A Taurus até apontou o paradoxo, lembrando que tem fábricas no exterior (Geórgia e uma futura unidade indiana) capazes de vender para o mercado brasileiro aproveitando a medida —e ressaltou que nada muda na aplicação de outros impostos, com ICMS, IPI e PIS/Cofins. No produto brasileiro, tributação responde por 73% do preço.

O mercado nacional responde apenas por 15% das vendas da Taurus, justamente por ter margens menores do que o de exportação. Só nos EUA, a carteira da empresa é de 1,1 milhão de pedidos, ou oito meses de vendas no Brasil.

No começo da tarde, as ações da empresa estavam em baixa de 4,7%, após fechar na terça (8) em alta de 5,7%.

Questionado, o Ministério da Economia não divulgou o impacto da redução da alíquota. "Estima-se que a medida reduza os preços domésticos ao consumidor final e amplie o acesso a novas tecnologias", disse, em nota.

Bolsonaro e seus filhos fazem campanha pelo que chamam de abertura do mercado de armas no Brasil desde antes da disputa eleitoral que levou o chefe do clã à Presidência.

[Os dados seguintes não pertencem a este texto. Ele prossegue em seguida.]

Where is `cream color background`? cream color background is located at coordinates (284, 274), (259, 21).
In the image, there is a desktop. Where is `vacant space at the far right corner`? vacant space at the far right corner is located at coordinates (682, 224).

O argumento central da família, notória por sua ligação com forças policiais e promoção de causas do setor, é que o produto importado seria de melhor qualidade do que o nacional.

A ideia acompanha as políticas de Bolsonaro em favor do armamento da população, que vão no sentido contrário das recomendações de entidades de monitoramento de violência urbana. Na infame reunião ministerial de 22 de abril, o presidente disse: "Eu quero todo mundo armado! Que povo armado jamais será escravizado!".

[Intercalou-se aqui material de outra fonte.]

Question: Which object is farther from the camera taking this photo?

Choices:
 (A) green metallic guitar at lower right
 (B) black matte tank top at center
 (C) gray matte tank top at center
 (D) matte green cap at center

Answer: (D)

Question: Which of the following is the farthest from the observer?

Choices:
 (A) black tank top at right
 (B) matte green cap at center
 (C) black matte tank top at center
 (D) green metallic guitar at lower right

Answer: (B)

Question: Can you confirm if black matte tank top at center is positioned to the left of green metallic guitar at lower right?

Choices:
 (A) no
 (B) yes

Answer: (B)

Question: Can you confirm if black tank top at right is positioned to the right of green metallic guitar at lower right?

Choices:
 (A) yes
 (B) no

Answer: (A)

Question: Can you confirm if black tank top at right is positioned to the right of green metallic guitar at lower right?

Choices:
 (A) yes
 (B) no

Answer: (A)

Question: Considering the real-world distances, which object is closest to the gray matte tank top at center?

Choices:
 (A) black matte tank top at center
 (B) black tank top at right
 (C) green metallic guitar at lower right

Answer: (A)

O fato de a Taurus/CBC ser uma das quatro maiores do mercado de pistolas americano e principal fornecedora de munição para armas leves da Otan (aliança militar ocidental) depõe contra a teoria, ainda que haja casos notórios de problemas de qualidade de produtos da empresa no passado.

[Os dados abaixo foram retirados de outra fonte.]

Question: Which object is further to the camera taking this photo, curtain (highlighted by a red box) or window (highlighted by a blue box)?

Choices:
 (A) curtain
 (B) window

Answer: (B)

Seja como for, conforme o jornal Folha de S.Paulo revelou em junho, o filho presidencial Eduardo é promotor das armas de empresas como a americana SIG Sauer, que ele promove em vídeos e postagens nas redes sociais.

A empresa negocia uma parceria com a fábrica de fuzis do Exército, a Imbel.

Além disso, causou preocupação a notícia de que a PF e Polícia Rodoviária Federal iriam estabelecer equipes para fazer compras internacionais, à margem da Lei de Licitações.

Há outros passos dados pelo governo, como por exemplo a retirada do monopólio de testes de produtos controlados de defesa do Exército, enquanto não há laboratórios privados certificados para tanto no país.

Isso acabou dando vantagem aos estrangeiros, que receberam ao mesmo tempo uma moratória de fornecimento de produtos sem testes no Brasil por dois anos.

Pontualmente, a indústria também se queixa dos processos de licitação do governo. A Polícia Federal, por exemplo, está com duas concorrências em curso para a aquisição de lanchas no valor de R$ 327 milhões.

Conforme a Folha de S.Paulo mostrou na semana passada, um requisito na prática excluía fabricantes de barcos nacionais. A PF negou haver qualquer tipo de restrição ou de favorecimento, mas não explicou o óbice técnico presente no edital.

A Abimde (Associação Brasileira de Indústrias de Materiais de Defesa e Segurança) se queixa, e pede que o fomento à indústria nacional do setor, previsto numa lei de 2012, seja executado na prática.